Seven for Seven


Variable dimensions 

Mixed media with assorted objects, papier mache, cardboard box, toasted poplar, white poplar, pine, steel, grease, electric motor, ceramic, fishing bait, glass, modeling clay, acrylic paint, mortar, PVC pipe.

‘Seven for Seven’ was an outdoor pop-up installation and performance that took place in the ‘Fermenter Residency Program’ in Gainesville, Florida and was created for this specific location within its particular material culture and topography. The radiant green lawn outside the ‘Fermenter’ studios instantly had me thinking about arrangements of overflowing personal inventories put on display for public auction – also known as yard sales. The abundance of flat grassy terrains, ideal weather and an excess of objects that outlive their usefulness as a result of constant migrations and the need for renewal, all play into rendering this location as custom designed for this all-American pastime. 
Influenced by yard-sale strategies, the project consisted of an arrangement of objects, positioned cooperatively to activate each other, in an attempt to determine potential usefulness and value.

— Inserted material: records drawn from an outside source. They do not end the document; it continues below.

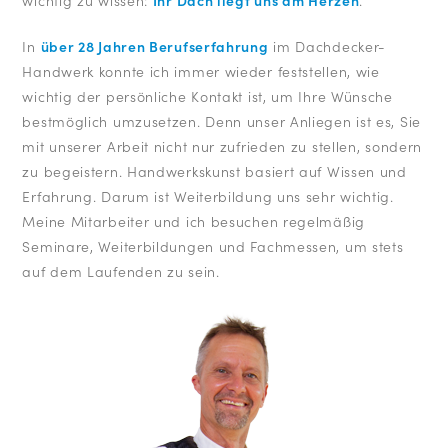
In
über 28 Jahren Berufserfahrung
im Dachdecker-
Handwerk konnte ich immer wieder feststellen, wie
wichtig der persönliche Kontakt ist, um Ihre Wünsche
bestmöglich umzusetzen. Denn unser Anliegen ist es, Sie
mit unserer Arbeit nicht nur zufrieden zu stellen, sondern
zu begeistern. Handwerkskunst basiert auf Wissen und
Erfahrung. Darum ist Weiterbildung uns sehr wichtig.
Meine Mitarbeiter und ich besuchen regelmäßig
Seminare, Weiterbildungen und Fachmessen, um stets
auf dem Laufenden zu sein.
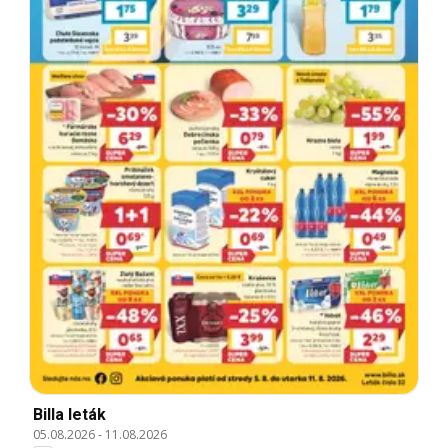
Billa leták
05.08.2026
-
11.08.2026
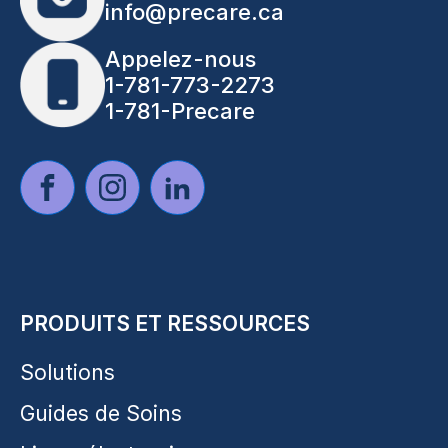
info@precare.ca
Appelez-nous
1-781-773-2273
1-781-Precare
PRODUITS ET RESSOURCES
Solutions
Guides de Soins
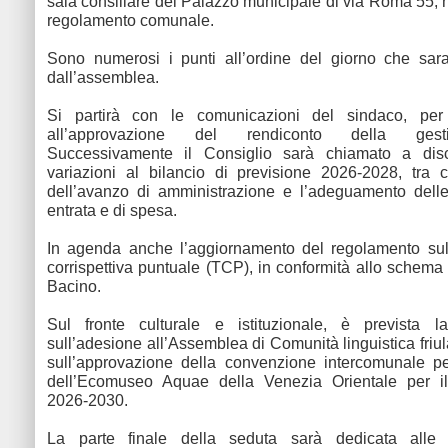
sala consiliare del Palazzo municipale di via Roma 55, n
regolamento comunale.
Sono numerosi i punti all’ordine del giorno che sara
dall’assemblea.
Si partirà con le comunicazioni del sindaco, per
all’approvazione del rendiconto della ges
Successivamente il Consiglio sarà chiamato a dis
variazioni al bilancio di previsione 2026-2028, tra cu
dell’avanzo di amministrazione e l’adeguamento delle
entrata e di spesa.
In agenda anche l’aggiornamento del regolamento sull
corrispettiva puntuale (TCP), in conformità allo schema
Bacino.
Sul fronte culturale e istituzionale, è prevista l
sull’adesione all’Assemblea di Comunità linguistica friu
sull’approvazione della convenzione intercomunale pe
dell’Ecomuseo Aquae della Venezia Orientale per i
2026-2030.
La parte finale della seduta sarà dedicata alle i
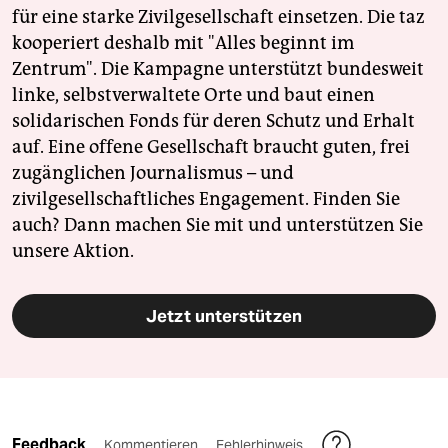
für eine starke Zivilgesellschaft einsetzen. Die taz
kooperiert deshalb mit "Alles beginnt im
Zentrum". Die Kampagne unterstützt bundesweit
linke, selbstverwaltete Orte und baut einen
solidarischen Fonds für deren Schutz und Erhalt
auf. Eine offene Gesellschaft braucht guten, frei
zugänglichen Journalismus – und
zivilgesellschaftliches Engagement. Finden Sie
auch? Dann machen Sie mit und unterstützen Sie
unsere Aktion.
Jetzt unterstützen
Feedback
Kommentieren
Fehlerhinweis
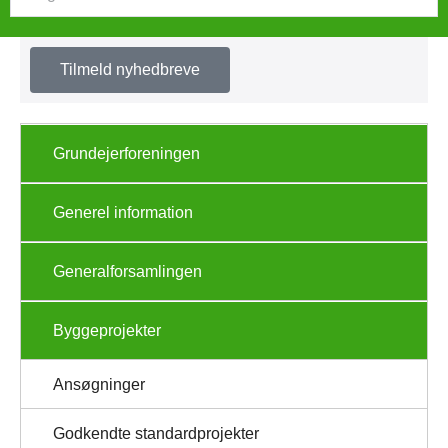
Tilmeld nyhedbreve
Grundejerforeningen
Generel information
Generalforsamlingen
Byggeprojekter
Ansøgninger
Godkendte standardprojekter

The project proposed a relationship between artist, viewer and artwork that encouraged a bargaining dialogue rather than a critical dialogue. Much like the capitalist economy that assumes a standard of exchange, the cultural economy assumes a standard of critical dialogue where the art object cannot shift and conform to the viewer’s desires. After visiting the objects dispersed across the yard, the viewer was then welcome to engage in conversation with the artist, suggest alternative compositional arrangements, make offers for items he/she might wish to purchase, either as art objects or as functional ‘everyday’ objects, or any form of exchange that he/she may have had a desire for while visiting the site of the installation. The suggestions were then considered by the artist and counter offers were made until an agreement was either reached or not.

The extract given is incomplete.